INSTRUCTIONS TO FOLLOW: Since the records include pictures, leave those out while you reproduce exactly and only the lines from the one containing "Screenshot is 1206x1551." through the one containing "O.B. Bommel", inclusive.

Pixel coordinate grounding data
——

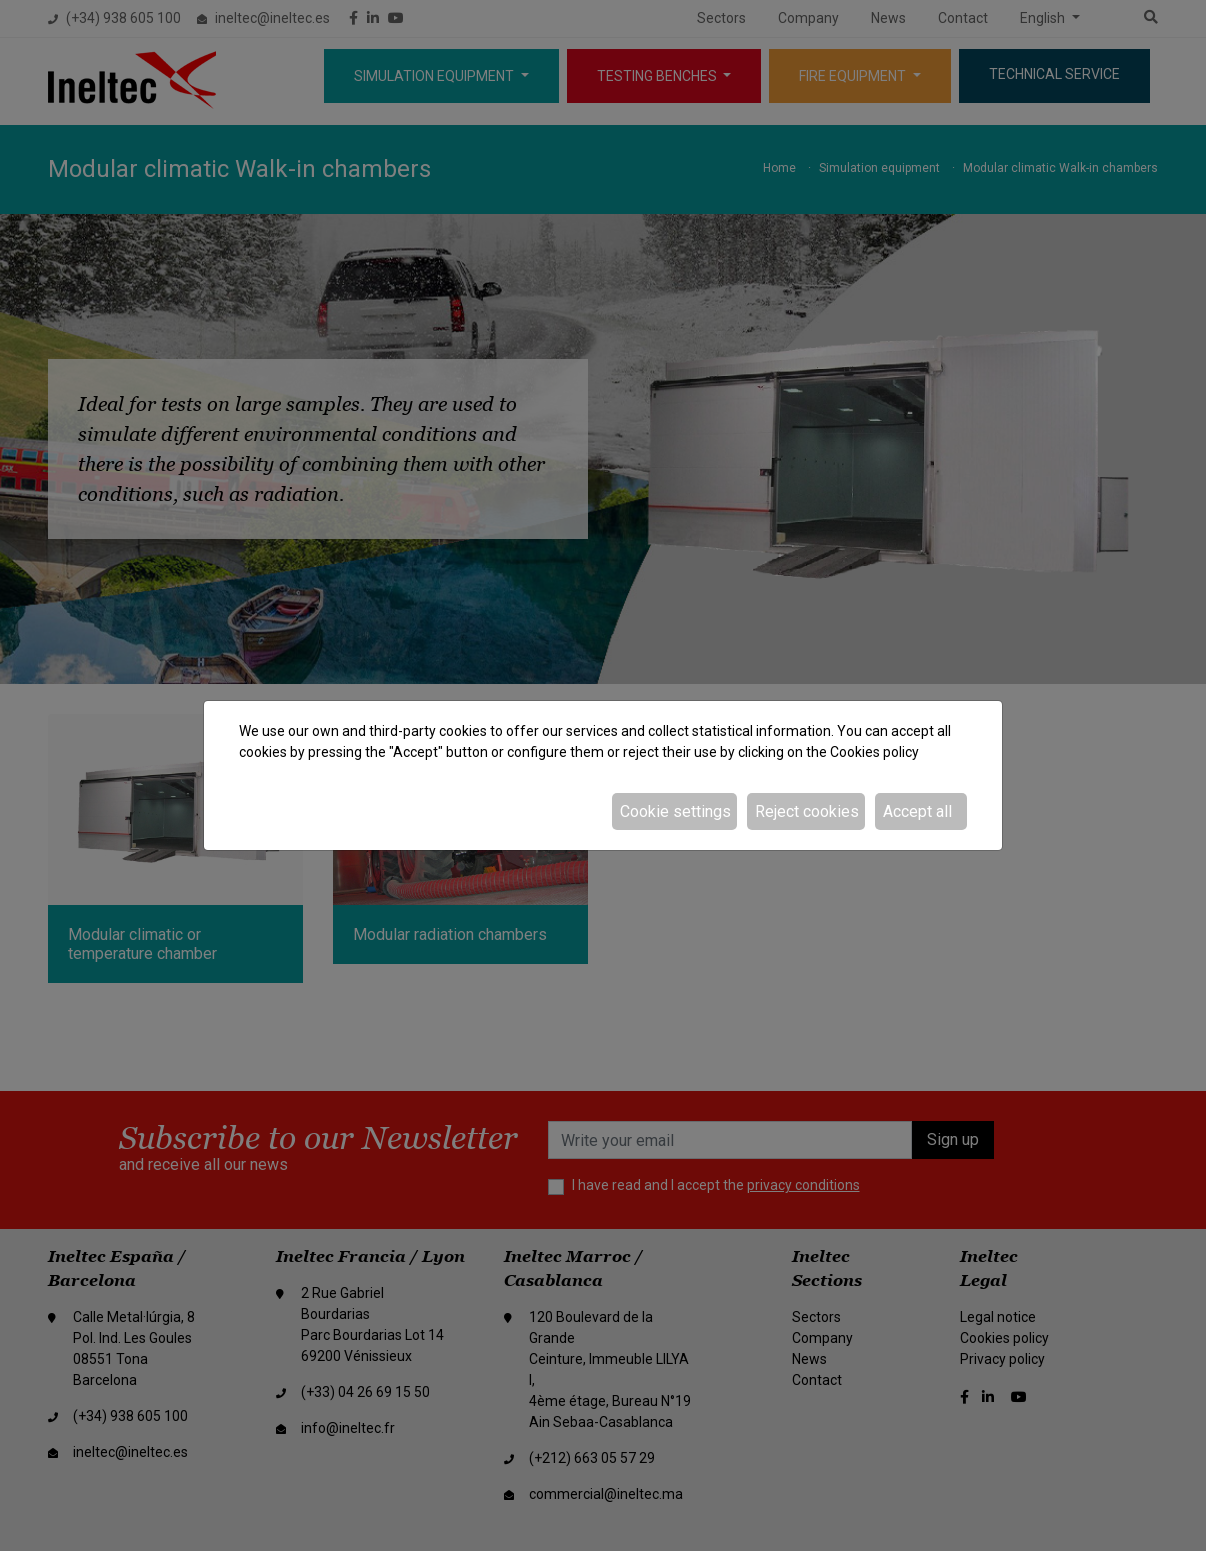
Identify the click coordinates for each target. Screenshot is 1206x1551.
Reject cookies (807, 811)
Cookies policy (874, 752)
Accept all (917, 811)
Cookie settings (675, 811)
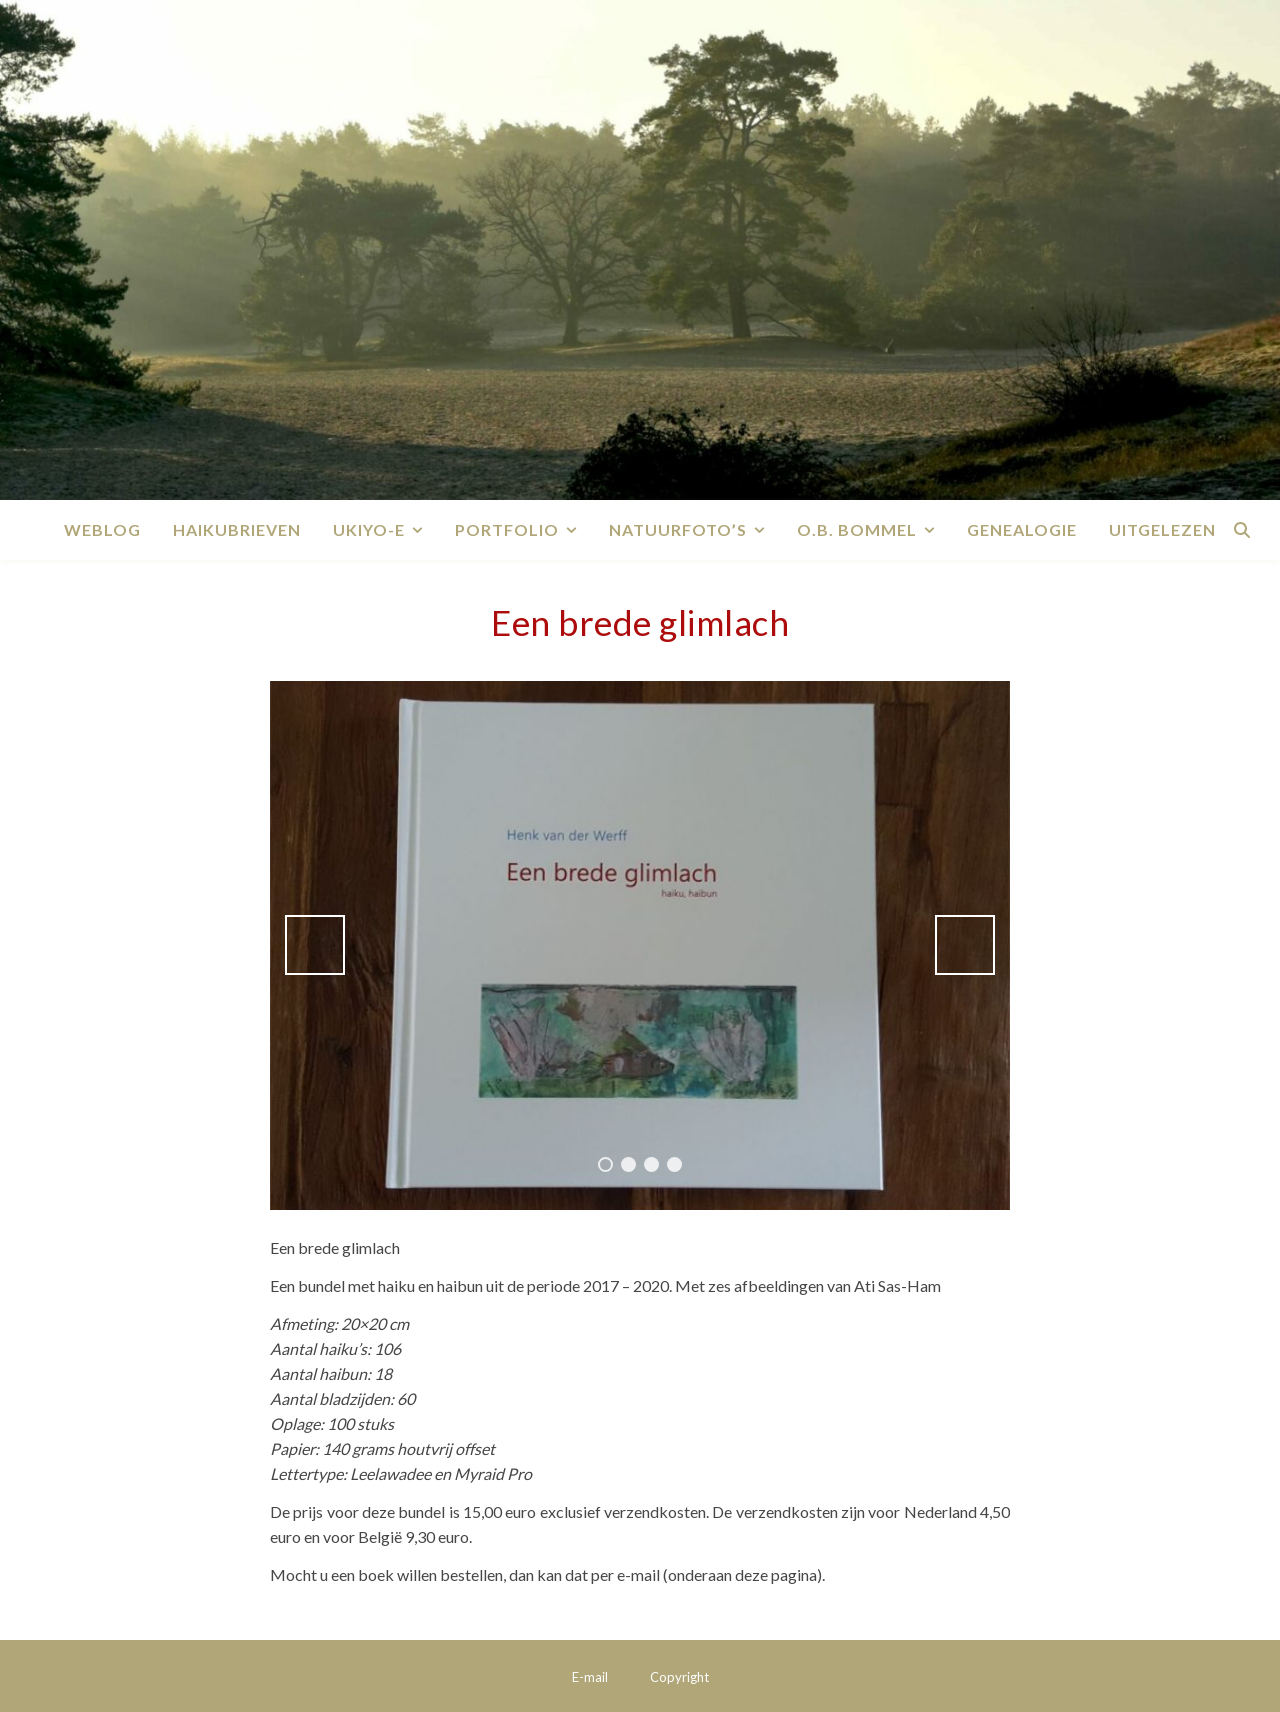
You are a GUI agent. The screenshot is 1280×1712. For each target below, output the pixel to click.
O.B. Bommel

——

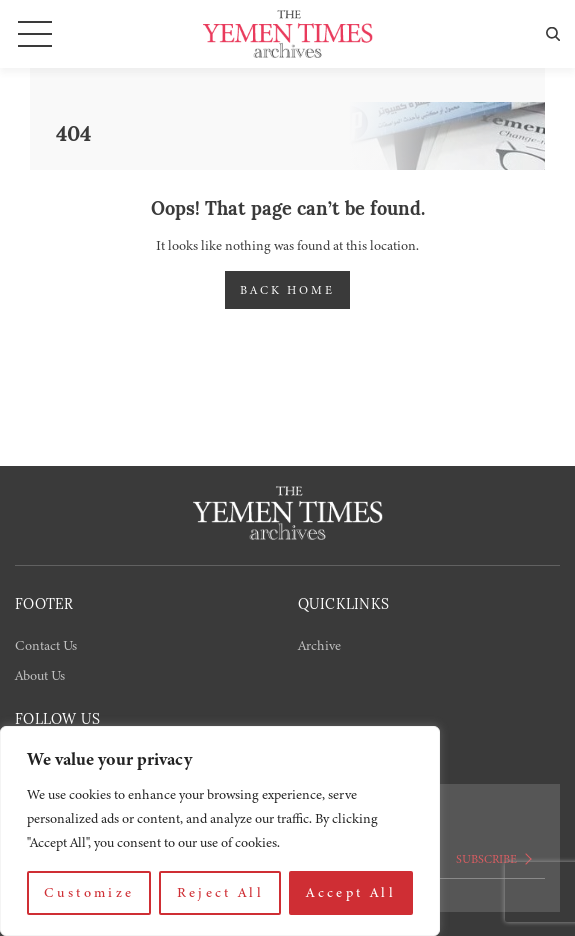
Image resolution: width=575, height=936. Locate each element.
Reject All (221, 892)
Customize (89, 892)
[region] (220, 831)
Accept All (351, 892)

——

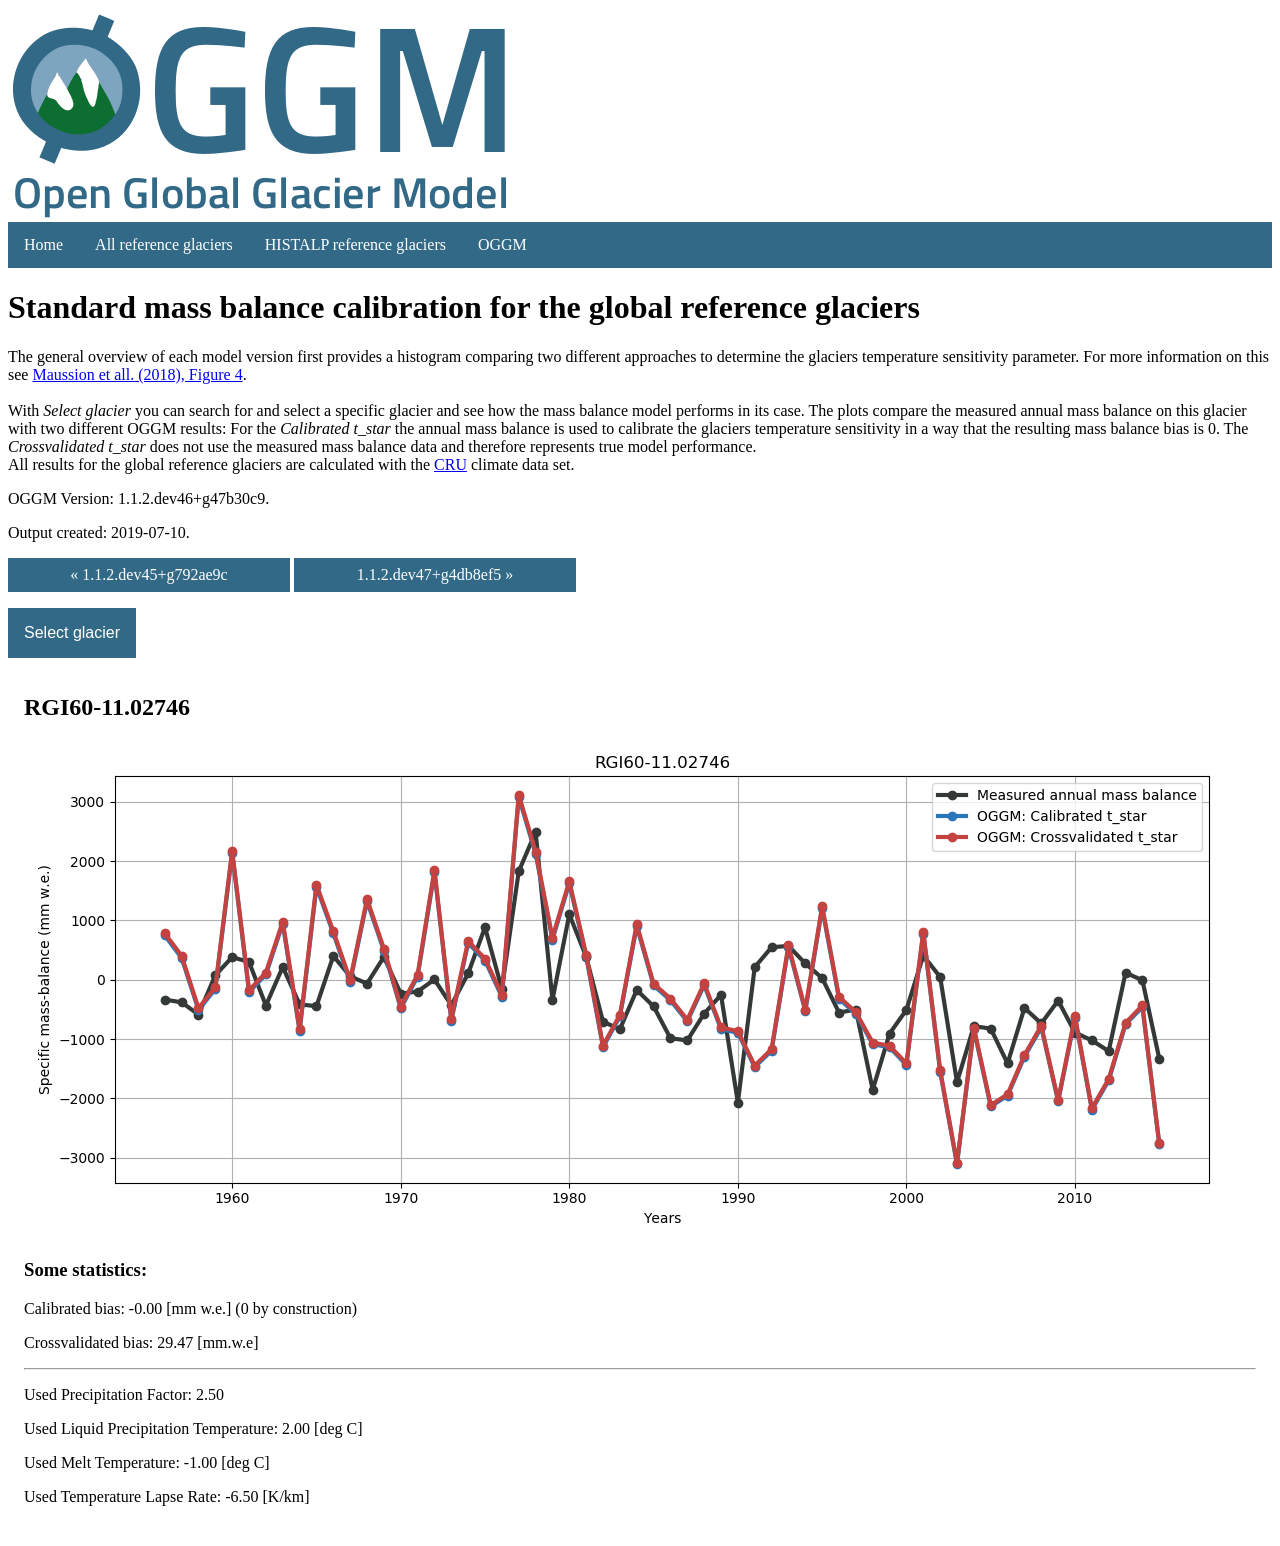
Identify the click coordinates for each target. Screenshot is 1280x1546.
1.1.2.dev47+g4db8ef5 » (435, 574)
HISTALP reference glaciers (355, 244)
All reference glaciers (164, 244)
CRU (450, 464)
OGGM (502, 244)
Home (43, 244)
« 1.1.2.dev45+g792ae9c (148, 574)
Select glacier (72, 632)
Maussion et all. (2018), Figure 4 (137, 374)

——

OUTPUT:
Identify the click coordinates for each target. Screenshot is 1206x1551.
Reject cookies (807, 811)
Cookies policy (874, 752)
Accept all (917, 811)
Cookie settings (675, 811)
You are a GUI agent. The screenshot is 1280×1712. For each target below, output the pixel to click.
O.B. Bommel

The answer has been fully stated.